Post vom Leben
Kolumne: Bitte keine Entschuldigungen mehr, Frau Baerbock
30.7.2021, 09:21 UhrLiebe Annalena Baerbock,
ich überlege schon seit Wochen, ob ich Ihnen schreiben soll. Doch mir war nicht klar, was das für eine "Post" werden sollte, hier ist ja normalerweise nicht der Platz für Streicheleinheiten. Wenn ich aber las, was Sie taten und sagten, Frau Baerbock, was Sie verschwiegen, einräumten oder korrigierten, war ich mal verwundert, mal empfand ich: Mitleid. Jetzt habe ich endlich so viel Mitleid, dass es mich ärgert.
Frau Baerbock, hat Sie denn niemand darauf vorbereitet, dass eine Kanzlerinnenkandidatur etwas anderes ist als ein Praktikum bei der Volksbank in Pattensen? Stehen Sie da wirklich ganz allein im grünen Wald, in den riesigen Birkenstocks von Angela Merkel? Was sagt eigentlich der Robert zu dem Schlamassel?
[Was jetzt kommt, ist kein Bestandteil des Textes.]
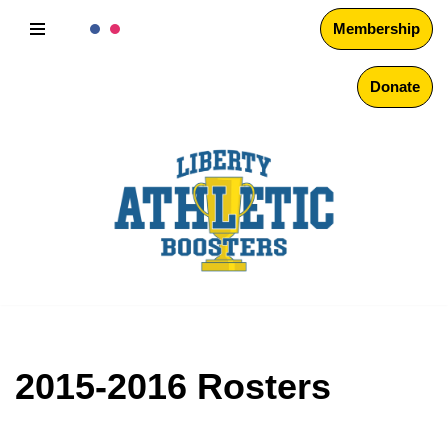
Membership
Skip
to
Donate
content
2015-2016 Rosters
Noch mal zusammengefasst: Sie haben Sondereinkünfte verschwiegen. Die stammten zwar nicht aus dubiosen Geschäften, sondern von Ihrer eigenen Partei. Dämlich war's trotzdem. Mit Geld tricksen, das ist die Sünde der anderen, die supersauberen Grünen dürfen das nicht.
Dann das Herumdoktern an Ihrem Lebenslauf. Sich durch gezieltes Weglassen von Details ein bisschen perfekter zu schummeln als man ist - ja, Frau Baerbock, dieser Versuchung sind schon viele erlegen. Aber auch hier gilt: Der moralische Anspruch der Grünen ist doch sicher höher als der von Andi Scheuer. Oder?
Was war noch? Ach ja, das Buch. Statt zuzugeben, dass Sie - why not? - kluge Gedanken anderer zusammengetackert haben, taten Sie hinterher so, als verwandelte sich das Haus des Nikolaus allein dadurch in das Haus des Osterhasen, indem man nicht von vorn, sondern von der Seite draufschaut. Wähler für dumm verkaufen, Frau Baerbock, auch das macht die Konkurrenz geschickter.
Manchmal frage ich mich, ob Ihnen die Gunst der Stunde vollends bewusst ist. Klimapolitik, also: grüner Urschleim, ist so heiß wie nie. Der Ball liegt sozusagen auf dem Elfmeterpunkt. Und im Tor steht Armin Laschet. Nur Armin Laschet! Doch Sie, Frau Baerbock, verknoten sich beim Anlaufen die Beine. Haben Sie in Ihrem Lebenslauf etwa englische Vorfahren verschwiegen?
Jetzt noch das N-Wort. Und wieder eine Entschuldigung. Wofür, Frau Baerbock? Wie wollen wir jemandem erklären, warum der Papa von Pippi Langstrumpf früher kein "Südseekönig" war, wenn wir die einst von Astrid Lindgren gewählte, fraglos diskriminierende und zu ächtende Bezeichnung nicht im aufklärerischen Kontext verwenden dürfen? Irgendwann lesen die Leute "N-Wort" und denken, Efraim Langstrumpf sei "Nürnberger" gewesen. Ach, Frau Baerbock, kein Mensch mit Verstand hält Sie für eine Rassistin. Dafür halten Sie inzwischen viele für nervös und ungeschickt. Für eine Kanzlerin in spe ist auch das kein guter Befund.